[Stored items]
---------------

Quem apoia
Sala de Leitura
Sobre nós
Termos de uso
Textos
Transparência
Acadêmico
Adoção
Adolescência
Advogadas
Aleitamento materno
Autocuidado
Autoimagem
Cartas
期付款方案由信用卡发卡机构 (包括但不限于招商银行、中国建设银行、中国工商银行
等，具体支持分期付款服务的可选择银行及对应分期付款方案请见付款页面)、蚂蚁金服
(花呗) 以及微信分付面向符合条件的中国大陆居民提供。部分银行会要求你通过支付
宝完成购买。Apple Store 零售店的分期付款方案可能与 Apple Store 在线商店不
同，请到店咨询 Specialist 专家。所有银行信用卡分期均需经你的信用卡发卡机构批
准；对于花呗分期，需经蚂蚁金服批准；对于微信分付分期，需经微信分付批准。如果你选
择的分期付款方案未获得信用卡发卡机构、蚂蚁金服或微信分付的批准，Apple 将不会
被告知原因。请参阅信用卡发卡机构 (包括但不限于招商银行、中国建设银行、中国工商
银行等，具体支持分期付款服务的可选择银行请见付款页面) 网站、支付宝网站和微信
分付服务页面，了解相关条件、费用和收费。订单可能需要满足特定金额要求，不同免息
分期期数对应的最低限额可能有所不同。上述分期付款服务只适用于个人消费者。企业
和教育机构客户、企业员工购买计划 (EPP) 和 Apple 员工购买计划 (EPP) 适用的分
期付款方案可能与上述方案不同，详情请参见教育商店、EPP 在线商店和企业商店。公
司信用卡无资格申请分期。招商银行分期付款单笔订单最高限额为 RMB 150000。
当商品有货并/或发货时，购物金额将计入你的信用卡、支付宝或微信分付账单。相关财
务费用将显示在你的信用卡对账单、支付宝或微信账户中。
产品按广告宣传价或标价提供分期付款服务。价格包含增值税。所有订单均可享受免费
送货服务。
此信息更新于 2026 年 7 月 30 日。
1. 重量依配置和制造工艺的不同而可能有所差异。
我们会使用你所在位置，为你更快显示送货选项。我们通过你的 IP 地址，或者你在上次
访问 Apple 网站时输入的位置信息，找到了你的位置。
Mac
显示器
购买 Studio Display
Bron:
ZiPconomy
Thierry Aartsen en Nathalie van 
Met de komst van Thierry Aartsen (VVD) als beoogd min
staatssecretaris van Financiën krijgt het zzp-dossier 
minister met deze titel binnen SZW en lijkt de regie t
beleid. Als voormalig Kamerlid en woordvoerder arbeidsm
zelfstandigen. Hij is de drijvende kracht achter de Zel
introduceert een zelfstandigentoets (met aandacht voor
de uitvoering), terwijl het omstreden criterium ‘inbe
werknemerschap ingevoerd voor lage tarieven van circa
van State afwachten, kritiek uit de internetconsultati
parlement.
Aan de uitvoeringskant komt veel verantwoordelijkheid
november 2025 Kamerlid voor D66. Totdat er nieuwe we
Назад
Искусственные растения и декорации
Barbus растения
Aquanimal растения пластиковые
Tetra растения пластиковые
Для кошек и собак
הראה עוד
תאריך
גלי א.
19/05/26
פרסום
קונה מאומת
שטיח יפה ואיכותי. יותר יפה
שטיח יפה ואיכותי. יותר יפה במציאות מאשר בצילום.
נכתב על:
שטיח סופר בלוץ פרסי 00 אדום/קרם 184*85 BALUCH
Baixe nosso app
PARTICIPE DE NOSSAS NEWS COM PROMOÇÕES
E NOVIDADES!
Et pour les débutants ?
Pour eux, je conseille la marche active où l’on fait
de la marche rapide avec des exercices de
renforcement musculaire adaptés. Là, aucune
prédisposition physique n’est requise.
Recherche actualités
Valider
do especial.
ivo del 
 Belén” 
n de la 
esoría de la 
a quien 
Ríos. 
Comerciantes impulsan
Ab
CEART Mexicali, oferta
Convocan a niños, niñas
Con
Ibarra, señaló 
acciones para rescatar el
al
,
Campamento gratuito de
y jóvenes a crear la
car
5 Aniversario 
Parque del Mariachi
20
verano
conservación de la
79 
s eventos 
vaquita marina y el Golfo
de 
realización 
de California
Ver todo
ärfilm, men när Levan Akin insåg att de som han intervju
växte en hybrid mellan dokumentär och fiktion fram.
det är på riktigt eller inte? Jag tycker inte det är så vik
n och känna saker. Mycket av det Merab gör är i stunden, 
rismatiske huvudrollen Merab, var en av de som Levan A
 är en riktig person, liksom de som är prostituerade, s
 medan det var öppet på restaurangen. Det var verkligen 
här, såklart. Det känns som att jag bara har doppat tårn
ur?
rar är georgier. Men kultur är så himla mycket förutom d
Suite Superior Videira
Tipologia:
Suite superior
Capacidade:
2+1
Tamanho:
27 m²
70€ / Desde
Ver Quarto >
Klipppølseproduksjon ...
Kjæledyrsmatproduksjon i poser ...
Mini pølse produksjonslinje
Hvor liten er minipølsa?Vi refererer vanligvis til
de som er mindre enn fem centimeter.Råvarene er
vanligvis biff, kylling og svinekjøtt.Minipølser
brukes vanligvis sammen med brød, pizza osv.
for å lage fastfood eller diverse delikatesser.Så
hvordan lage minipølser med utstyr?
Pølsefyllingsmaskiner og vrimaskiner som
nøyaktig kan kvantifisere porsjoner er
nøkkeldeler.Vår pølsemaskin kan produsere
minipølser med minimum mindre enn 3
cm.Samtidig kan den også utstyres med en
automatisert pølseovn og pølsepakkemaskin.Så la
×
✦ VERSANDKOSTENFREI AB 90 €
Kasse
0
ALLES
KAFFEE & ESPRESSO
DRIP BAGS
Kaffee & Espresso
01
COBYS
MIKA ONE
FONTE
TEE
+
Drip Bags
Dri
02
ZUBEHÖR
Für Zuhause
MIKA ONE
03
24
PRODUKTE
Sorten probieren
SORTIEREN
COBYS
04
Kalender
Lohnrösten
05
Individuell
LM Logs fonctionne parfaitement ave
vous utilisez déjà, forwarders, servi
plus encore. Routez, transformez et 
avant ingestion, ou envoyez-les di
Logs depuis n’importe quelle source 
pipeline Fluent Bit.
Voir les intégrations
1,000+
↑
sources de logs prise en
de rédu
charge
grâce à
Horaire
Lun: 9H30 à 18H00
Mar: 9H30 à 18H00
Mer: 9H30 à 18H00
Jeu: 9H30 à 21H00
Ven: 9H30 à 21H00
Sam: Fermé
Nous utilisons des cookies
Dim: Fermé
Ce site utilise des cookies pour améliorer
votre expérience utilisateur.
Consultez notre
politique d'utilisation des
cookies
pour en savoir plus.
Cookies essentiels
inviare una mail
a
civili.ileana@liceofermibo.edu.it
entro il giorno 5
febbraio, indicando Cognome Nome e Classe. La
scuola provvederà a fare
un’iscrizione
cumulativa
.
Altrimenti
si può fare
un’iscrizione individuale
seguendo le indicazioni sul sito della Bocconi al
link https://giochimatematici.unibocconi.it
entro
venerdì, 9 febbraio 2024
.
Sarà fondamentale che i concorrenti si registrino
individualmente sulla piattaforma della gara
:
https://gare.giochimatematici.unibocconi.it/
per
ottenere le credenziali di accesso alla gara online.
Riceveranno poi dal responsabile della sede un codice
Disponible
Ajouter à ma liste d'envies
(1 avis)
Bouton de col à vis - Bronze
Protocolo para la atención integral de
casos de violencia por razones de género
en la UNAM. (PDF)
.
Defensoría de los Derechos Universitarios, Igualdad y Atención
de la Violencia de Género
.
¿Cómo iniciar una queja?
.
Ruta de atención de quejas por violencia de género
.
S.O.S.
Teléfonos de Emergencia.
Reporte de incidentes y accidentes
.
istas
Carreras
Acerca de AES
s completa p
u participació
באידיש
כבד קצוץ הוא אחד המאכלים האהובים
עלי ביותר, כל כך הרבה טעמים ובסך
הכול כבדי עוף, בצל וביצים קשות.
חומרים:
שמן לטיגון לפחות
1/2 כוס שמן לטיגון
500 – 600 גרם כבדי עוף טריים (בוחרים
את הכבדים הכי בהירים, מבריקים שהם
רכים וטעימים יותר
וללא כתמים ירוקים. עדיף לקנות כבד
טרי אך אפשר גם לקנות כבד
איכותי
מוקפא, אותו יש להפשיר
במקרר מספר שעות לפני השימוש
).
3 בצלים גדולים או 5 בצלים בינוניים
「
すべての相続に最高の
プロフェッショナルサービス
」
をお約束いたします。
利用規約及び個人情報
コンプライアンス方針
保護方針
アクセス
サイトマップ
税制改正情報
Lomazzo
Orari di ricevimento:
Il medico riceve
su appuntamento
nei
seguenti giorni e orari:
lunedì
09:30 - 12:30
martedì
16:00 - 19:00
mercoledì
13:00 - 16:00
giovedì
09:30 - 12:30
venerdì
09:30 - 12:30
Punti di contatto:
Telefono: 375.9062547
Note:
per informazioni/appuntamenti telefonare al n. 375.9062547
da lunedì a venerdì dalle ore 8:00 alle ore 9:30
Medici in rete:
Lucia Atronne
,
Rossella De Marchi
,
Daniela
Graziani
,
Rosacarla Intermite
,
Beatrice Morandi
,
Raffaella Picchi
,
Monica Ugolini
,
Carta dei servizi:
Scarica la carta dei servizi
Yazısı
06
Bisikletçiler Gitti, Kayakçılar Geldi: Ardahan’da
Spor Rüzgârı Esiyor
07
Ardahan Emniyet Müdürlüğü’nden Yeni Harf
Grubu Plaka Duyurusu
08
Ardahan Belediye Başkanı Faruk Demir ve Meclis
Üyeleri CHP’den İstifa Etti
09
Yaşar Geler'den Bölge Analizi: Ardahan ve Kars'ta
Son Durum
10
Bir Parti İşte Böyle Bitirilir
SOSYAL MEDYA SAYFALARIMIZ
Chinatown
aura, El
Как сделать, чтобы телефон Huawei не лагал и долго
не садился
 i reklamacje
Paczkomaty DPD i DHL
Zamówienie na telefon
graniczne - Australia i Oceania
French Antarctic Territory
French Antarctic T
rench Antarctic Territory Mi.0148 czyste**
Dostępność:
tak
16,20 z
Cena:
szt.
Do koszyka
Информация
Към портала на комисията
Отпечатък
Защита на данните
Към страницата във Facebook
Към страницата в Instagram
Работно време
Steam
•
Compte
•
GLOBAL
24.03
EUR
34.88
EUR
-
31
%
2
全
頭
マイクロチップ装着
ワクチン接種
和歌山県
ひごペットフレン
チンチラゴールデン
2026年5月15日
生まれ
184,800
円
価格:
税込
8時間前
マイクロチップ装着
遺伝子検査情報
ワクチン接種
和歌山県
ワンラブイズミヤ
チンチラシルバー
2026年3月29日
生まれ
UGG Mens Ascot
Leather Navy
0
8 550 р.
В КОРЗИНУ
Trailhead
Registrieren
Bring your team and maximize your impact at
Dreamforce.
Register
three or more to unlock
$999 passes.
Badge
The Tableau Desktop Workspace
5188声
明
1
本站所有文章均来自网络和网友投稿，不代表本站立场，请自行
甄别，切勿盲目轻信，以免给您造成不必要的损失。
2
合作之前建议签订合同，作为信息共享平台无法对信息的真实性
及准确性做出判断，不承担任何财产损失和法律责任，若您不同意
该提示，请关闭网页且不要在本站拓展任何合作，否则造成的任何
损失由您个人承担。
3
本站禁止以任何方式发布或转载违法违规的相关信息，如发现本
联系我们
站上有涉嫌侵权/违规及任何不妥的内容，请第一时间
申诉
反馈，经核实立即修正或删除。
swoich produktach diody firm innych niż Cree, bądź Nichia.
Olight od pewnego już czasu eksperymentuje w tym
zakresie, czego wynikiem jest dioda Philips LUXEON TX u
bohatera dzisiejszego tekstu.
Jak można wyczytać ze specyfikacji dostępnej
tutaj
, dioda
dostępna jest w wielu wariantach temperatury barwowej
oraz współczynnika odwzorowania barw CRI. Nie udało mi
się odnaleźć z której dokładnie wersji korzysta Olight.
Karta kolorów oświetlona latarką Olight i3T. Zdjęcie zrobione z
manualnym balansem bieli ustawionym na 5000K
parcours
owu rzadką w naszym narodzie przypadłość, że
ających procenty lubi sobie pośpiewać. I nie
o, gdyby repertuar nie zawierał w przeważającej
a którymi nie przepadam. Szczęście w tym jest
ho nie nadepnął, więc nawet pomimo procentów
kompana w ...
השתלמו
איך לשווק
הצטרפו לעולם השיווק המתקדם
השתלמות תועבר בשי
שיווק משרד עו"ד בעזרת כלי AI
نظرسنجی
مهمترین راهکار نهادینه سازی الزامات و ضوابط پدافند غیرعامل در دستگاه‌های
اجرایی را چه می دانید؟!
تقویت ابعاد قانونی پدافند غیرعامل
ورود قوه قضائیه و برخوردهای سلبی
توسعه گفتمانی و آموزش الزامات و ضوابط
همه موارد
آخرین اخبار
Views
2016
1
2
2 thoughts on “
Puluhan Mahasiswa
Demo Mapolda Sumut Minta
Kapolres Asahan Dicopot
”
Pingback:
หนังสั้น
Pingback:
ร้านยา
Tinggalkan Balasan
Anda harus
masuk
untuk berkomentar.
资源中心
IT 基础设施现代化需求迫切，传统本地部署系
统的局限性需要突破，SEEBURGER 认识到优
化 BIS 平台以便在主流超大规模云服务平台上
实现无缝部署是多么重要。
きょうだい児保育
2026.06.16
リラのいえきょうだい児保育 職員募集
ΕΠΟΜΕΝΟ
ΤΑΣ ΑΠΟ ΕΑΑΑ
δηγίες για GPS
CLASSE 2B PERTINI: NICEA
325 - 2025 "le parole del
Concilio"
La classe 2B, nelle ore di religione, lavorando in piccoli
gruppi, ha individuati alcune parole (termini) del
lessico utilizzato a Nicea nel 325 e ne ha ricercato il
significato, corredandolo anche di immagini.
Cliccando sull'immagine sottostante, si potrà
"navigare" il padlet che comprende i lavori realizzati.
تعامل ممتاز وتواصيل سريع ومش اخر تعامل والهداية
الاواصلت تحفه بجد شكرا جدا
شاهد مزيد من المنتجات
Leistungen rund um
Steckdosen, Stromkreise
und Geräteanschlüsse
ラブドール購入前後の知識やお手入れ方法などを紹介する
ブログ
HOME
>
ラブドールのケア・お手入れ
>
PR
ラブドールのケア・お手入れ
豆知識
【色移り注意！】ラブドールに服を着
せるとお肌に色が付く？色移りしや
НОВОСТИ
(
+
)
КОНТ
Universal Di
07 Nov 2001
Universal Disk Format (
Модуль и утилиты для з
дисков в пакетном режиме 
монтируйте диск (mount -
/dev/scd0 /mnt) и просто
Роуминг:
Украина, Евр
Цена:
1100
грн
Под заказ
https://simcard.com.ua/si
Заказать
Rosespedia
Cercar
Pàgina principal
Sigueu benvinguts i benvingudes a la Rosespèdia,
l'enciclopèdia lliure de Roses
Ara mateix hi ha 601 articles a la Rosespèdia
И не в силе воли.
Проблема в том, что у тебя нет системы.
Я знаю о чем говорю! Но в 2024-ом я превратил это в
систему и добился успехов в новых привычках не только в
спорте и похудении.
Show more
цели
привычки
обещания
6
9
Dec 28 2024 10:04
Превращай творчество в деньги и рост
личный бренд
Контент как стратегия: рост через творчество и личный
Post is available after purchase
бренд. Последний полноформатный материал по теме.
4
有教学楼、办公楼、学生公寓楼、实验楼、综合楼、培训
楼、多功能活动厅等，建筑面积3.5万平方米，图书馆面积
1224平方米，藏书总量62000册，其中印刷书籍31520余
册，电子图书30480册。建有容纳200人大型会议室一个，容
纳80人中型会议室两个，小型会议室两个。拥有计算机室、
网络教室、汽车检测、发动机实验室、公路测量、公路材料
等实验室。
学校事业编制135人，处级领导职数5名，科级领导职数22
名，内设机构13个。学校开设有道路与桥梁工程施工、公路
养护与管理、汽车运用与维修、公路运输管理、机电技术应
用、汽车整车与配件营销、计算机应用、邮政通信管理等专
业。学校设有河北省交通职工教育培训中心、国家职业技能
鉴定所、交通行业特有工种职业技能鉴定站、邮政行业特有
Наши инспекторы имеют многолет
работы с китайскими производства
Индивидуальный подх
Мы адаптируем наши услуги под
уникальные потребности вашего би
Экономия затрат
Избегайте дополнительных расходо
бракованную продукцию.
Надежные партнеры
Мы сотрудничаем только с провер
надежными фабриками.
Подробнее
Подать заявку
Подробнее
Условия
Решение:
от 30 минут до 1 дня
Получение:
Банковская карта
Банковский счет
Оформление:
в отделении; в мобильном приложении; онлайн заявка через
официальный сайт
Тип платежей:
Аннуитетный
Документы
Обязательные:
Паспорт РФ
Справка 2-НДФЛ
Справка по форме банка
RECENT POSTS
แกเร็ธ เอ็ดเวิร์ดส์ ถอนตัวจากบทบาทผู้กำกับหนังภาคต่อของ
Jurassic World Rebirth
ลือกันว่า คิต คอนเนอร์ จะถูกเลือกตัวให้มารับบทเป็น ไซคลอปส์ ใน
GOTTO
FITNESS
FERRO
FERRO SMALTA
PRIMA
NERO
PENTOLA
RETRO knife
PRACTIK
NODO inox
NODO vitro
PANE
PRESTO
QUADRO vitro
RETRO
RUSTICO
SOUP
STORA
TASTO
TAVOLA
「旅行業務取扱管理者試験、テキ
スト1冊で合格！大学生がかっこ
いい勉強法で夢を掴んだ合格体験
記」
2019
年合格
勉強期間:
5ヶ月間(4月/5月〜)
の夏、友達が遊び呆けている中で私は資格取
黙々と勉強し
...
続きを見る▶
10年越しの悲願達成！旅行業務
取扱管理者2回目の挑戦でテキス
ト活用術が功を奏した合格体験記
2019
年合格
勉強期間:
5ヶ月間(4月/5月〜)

---------------

— TRY IT —
Your answer should be the lines above from the one containing "de uitvoering), terwijl" through the one containing "E NOVIDADES!", copied exactly and with both ends kept.

— ANSWER FOR THE TASK —
de uitvoering), terwijl het omstreden criterium ‘inbe
werknemerschap ingevoerd voor lage tarieven van circa
van State afwachten, kritiek uit de internetconsultati
parlement.
Aan de uitvoeringskant komt veel verantwoordelijkheid
november 2025 Kamerlid voor D66. Totdat er nieuwe we
Назад
Искусственные растения и декорации
Barbus растения
Aquanimal растения пластиковые
Tetra растения пластиковые
Для кошек и собак
הראה עוד
תאריך
גלי א.
19/05/26
פרסום
קונה מאומת
שטיח יפה ואיכותי. יותר יפה
שטיח יפה ואיכותי. יותר יפה במציאות מאשר בצילום.
נכתב על:
שטיח סופר בלוץ פרסי 00 אדום/קרם 184*85 BALUCH
Baixe nosso app
PARTICIPE DE NOSSAS NEWS COM PROMOÇÕES
E NOVIDADES!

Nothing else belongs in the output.